Dit leverde hem een totaal van "54 ans de services admisibles pour la pension". Hierdoor had hij recht op een jaarlijks pensioen van 660 fr. Daarbij werden de 100 fr per jaar gevoegd die hij kreeg uit hoofde van zijn Ridderschap in de Leopoldsorde wat het totaal op 760 fr bracht. Waarom het echtpaar naar Antwerpen en daarna naar Vilvoorde ging wonen hebben we niet kunnen terugvinden. Op 12 februari 1881 werden ze echter weer te Oostende ingschreven als wonende in de St.Georgesstraat nr 22. Rocco Campana hield waarschijnlijk nog regelmatig contact met andere oudgedienden van de Marine Royale. Zo bestaat er nog een schrijven van zijn oude scheepskommandant DUFOUR, waarin deze hem bedankt voor de gelukwensen die Rocco gezonden had ter gelegenheid van Dufour's 50ste jaar dienst. De Marine was hem ook niet vergeten want in 1896 kreeg Roch, nog steeds als "Premier maitre" de "Medaille commémorative" die uitgegeven werd ter gelegenheid van het 50-jarig bestaan van de Oostende-Doverlijn.

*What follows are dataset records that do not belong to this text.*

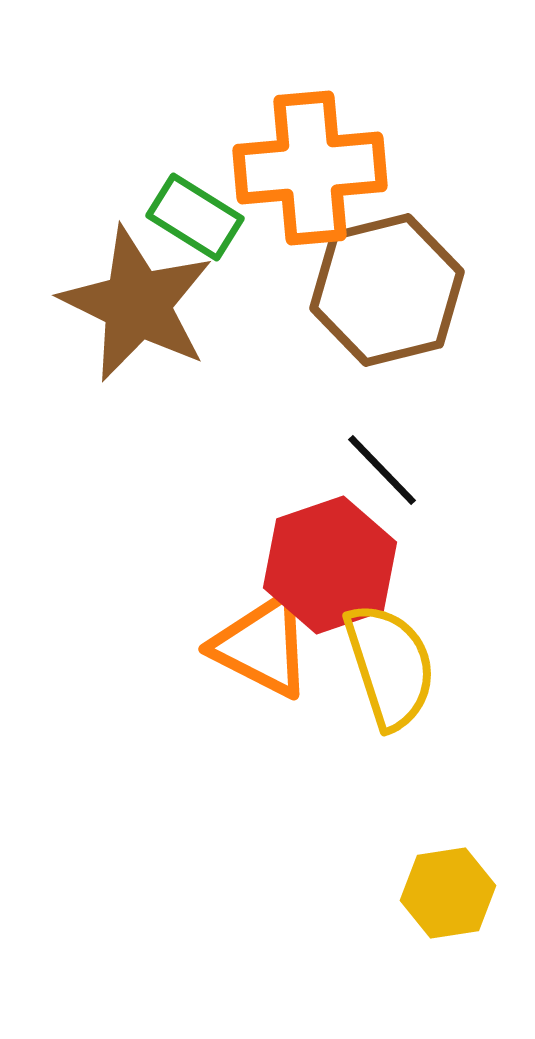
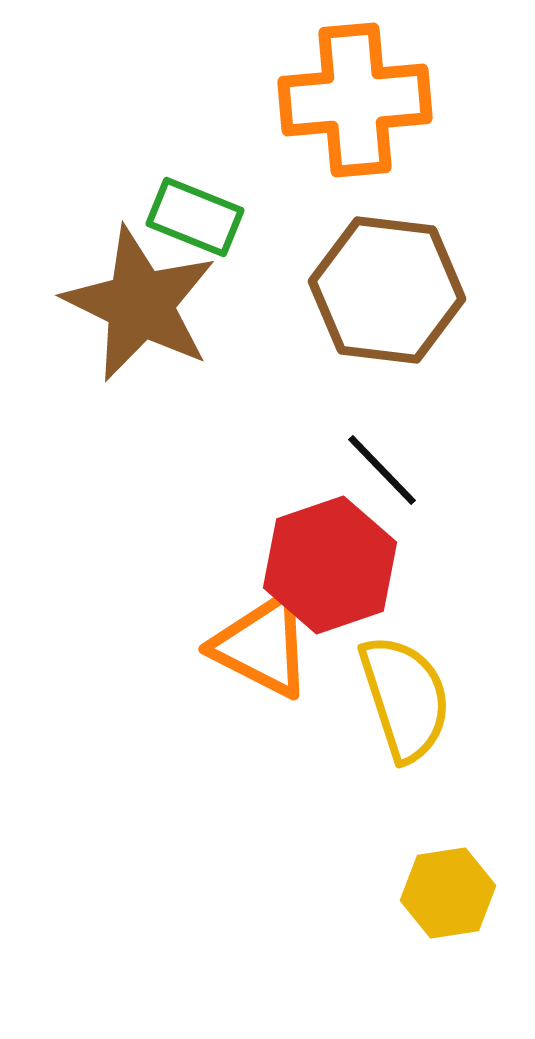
orange cross: moved 45 px right, 68 px up
green rectangle: rotated 10 degrees counterclockwise
brown hexagon: rotated 21 degrees clockwise
brown star: moved 3 px right
yellow semicircle: moved 15 px right, 32 px down
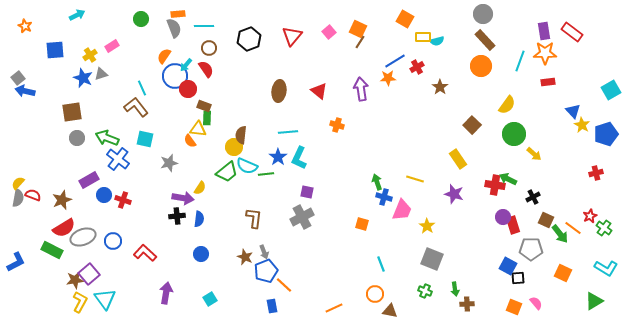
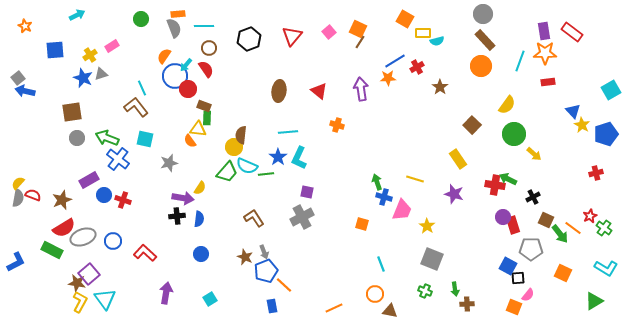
yellow rectangle at (423, 37): moved 4 px up
green trapezoid at (227, 172): rotated 10 degrees counterclockwise
brown L-shape at (254, 218): rotated 40 degrees counterclockwise
brown star at (75, 280): moved 2 px right, 3 px down; rotated 18 degrees clockwise
pink semicircle at (536, 303): moved 8 px left, 8 px up; rotated 80 degrees clockwise
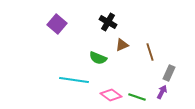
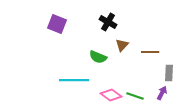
purple square: rotated 18 degrees counterclockwise
brown triangle: rotated 24 degrees counterclockwise
brown line: rotated 72 degrees counterclockwise
green semicircle: moved 1 px up
gray rectangle: rotated 21 degrees counterclockwise
cyan line: rotated 8 degrees counterclockwise
purple arrow: moved 1 px down
green line: moved 2 px left, 1 px up
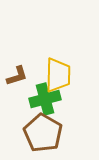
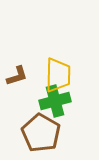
green cross: moved 10 px right, 2 px down
brown pentagon: moved 2 px left
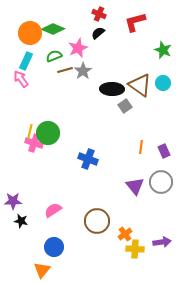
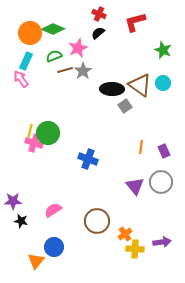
orange triangle: moved 6 px left, 9 px up
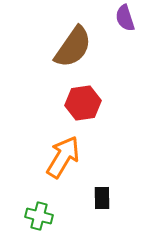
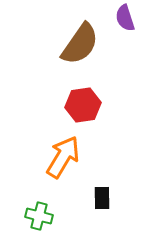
brown semicircle: moved 7 px right, 3 px up
red hexagon: moved 2 px down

Op 31 mei 1898 verhuist de familie Campana naar de Amsterdamstraat nr31.Het is in dit huis dat ROCH CAMPANA op 2 juli 1899, zijn rijkgevuld zeemansleven afsluit in de gezegende leeftijd van 86 jaren. Zijn echtgenote volgde hem 14 jaren later, in 1913.

Tot hier de geschiedenis van deze eenvoudige onderofficier uit onze eerste nationale oorlogsmarine, die echter door zijn staat van diensten de bewondering afdwong van al zijn oversten.

Bronnen: Persoonlijk dossier en staat van diensten van Roch Campana.

Maitre de Manoeuvre de Première Classe de la Marine Royale.